Things have changed since I first installed SuSE Linux from a magazine cover CD in 1999 and puzzled at early versions of YaST and the confusing (coming from Windows) fvwm. Free and open-source software is much more commonly used, but much of it is now very corporate rather than community driven - even if it masquerades as community led. There seem to be far fewer interesting and unique web sites on the internet that are written and hosted by individuals. Most content is now posted in corporate controlled locations, and tangled in the advertising and tracking that are needed to make money for those who run the sites, and their investors.
There's now a growing interest in returning to a more decentralized web, plus increasing push-back against privacy invading web tracking as well as telemetry in applications. My own interest in FOSS is now stronger than ever, as it seems the best way to deliver software and services that generally respect users. I'm not fundamentally against all closed-source paid-for software, but today's ad-focused business models and endless headlines about data leaks and tracking make it hard to trust things that aren't open to inspection.

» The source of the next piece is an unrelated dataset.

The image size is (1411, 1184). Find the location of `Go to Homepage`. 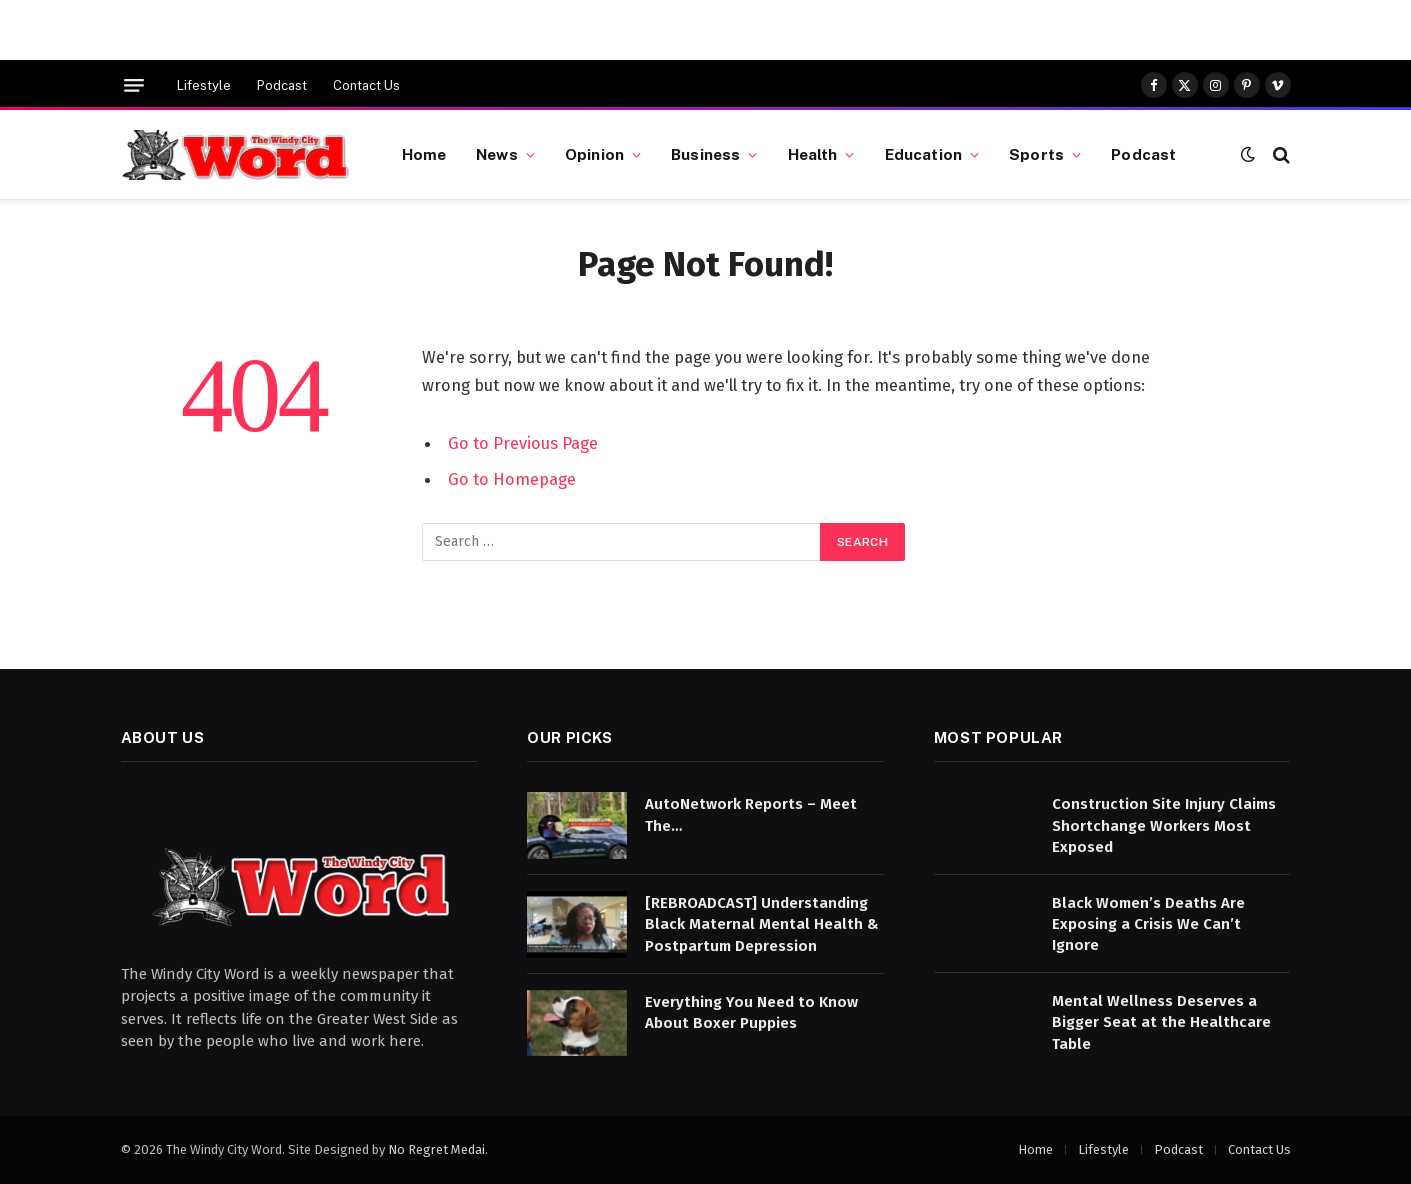

Go to Homepage is located at coordinates (512, 479).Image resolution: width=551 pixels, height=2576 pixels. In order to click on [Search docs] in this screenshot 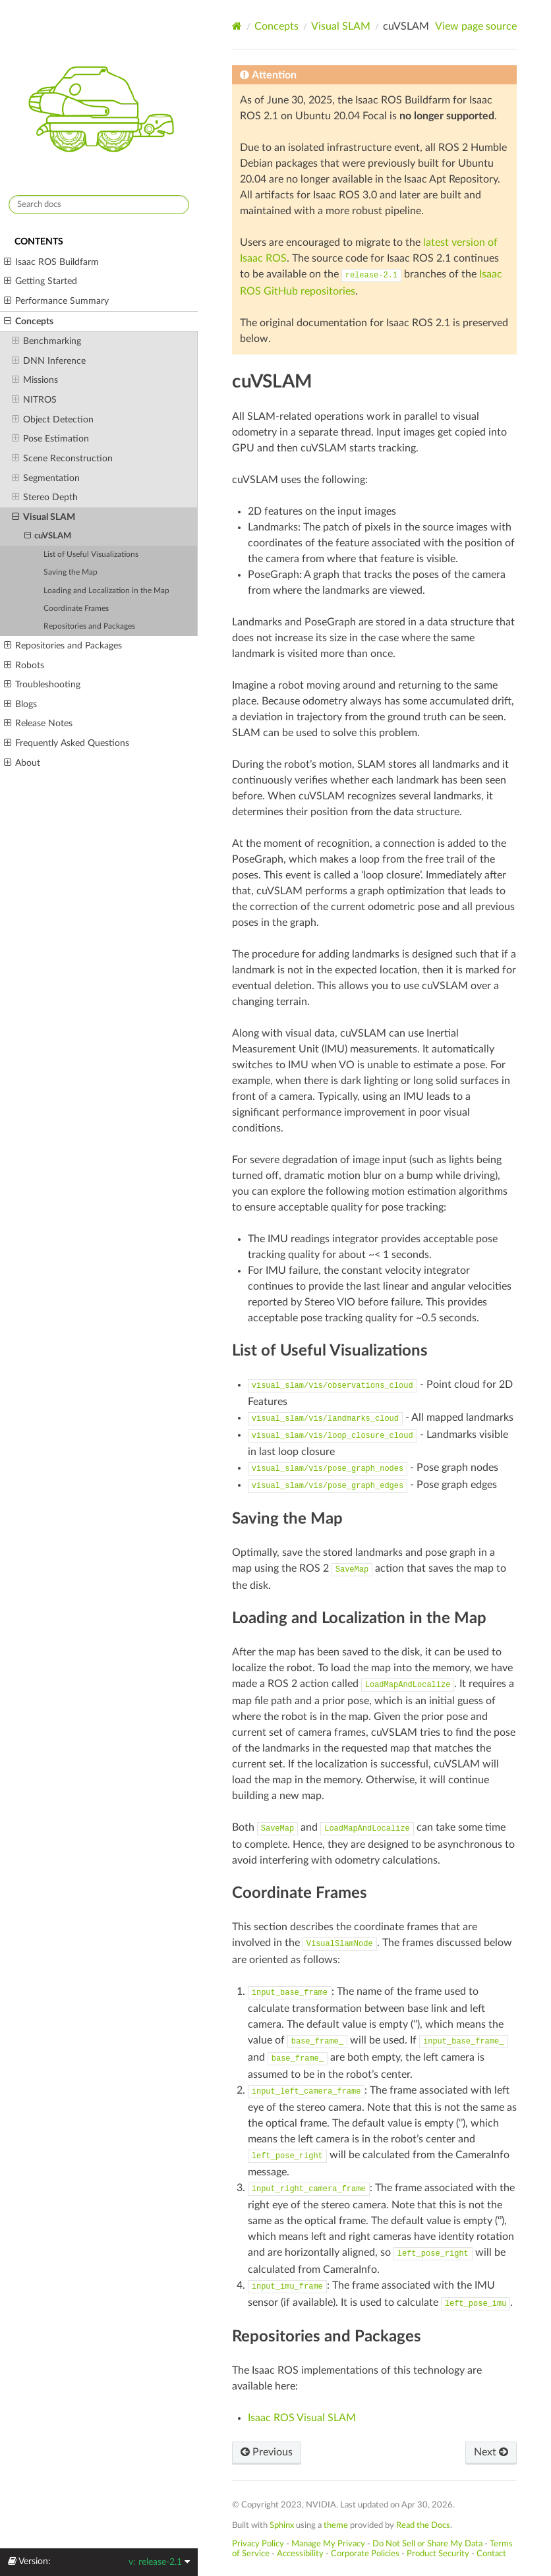, I will do `click(99, 204)`. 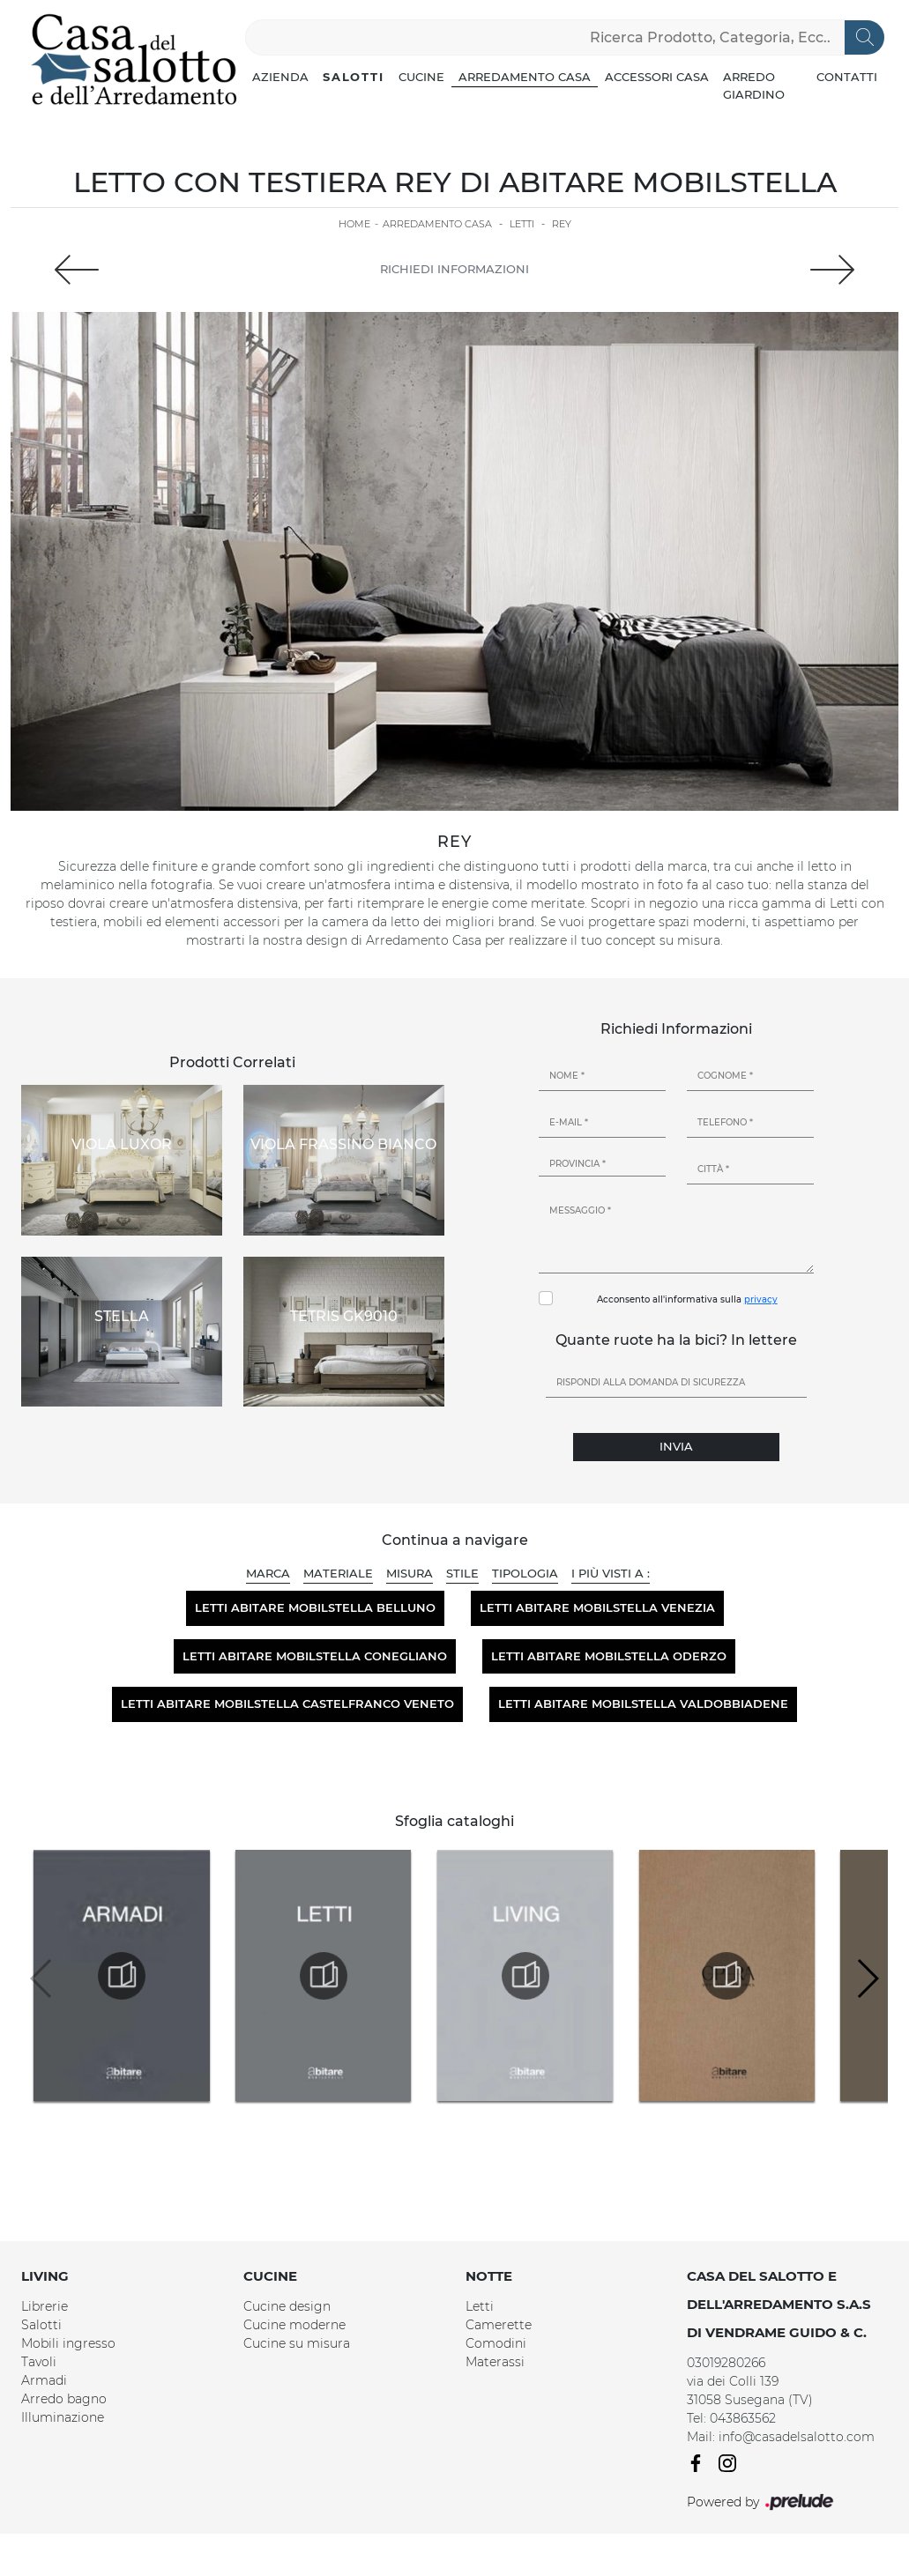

In the spirit of all of this I've decided I'm going to try and write something here at least every two weeks. Maybe I can build up my very own patch of boring nonsense, rather than just posting things elsewhere and getting tracked for the privilege :-) I'm inspired a bit by Drew DeVault's
, where he's trying to encourage this by offering $20 to people who start a tech blog, and keep it up. I don't think I'm eligible… as this is an existing blog rebooted… but if you are toying with the idea, why not try it?